----- DATASET

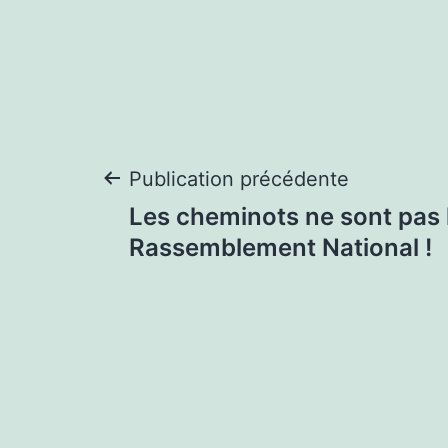
Navigation
Publication précédente
Les cheminots ne sont pas 
de
Rassemblement National !
l’article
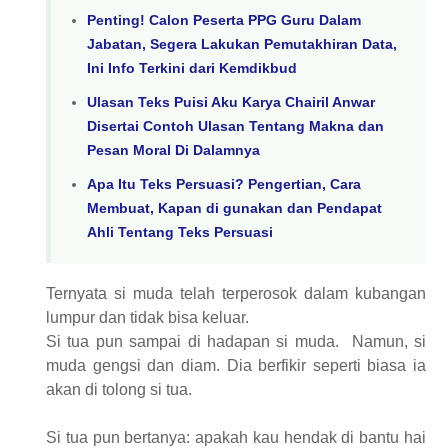
Penting! Calon Peserta PPG Guru Dalam
Jabatan, Segera Lakukan Pemutakhiran Data,
Ini Info Terkini dari Kemdikbud
Ulasan Teks Puisi Aku Karya Chairil Anwar
Disertai Contoh Ulasan Tentang Makna dan
Pesan Moral Di Dalamnya
Apa Itu Teks Persuasi? Pengertian, Cara
Membuat, Kapan di gunakan dan Pendapat
Ahli Tentang Teks Persuasi
Ternyata si muda telah terperosok dalam kubangan
lumpur dan tidak bisa keluar.
Si tua pun sampai di hadapan si muda.
Namun, si
muda gengsi dan diam. Dia berfikir seperti biasa ia
akan di tolong si tua.
Si tua pun bertanya: apakah kau hendak di bantu hai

----------

== EXERCISE REQUIREMENTS ==
From the line containing "Ini Info Terkini dari Kemdikbud" down to the line containing "Ternyata si muda" in the material above, reproduce every line exactly, including the two end lines.

== ANSWER SPACE ==
Ini Info Terkini dari Kemdikbud
Ulasan Teks Puisi Aku Karya Chairil Anwar
Disertai Contoh Ulasan Tentang Makna dan
Pesan Moral Di Dalamnya
Apa Itu Teks Persuasi? Pengertian, Cara
Membuat, Kapan di gunakan dan Pendapat
Ahli Tentang Teks Persuasi
Ternyata si muda telah terperosok dalam kubangan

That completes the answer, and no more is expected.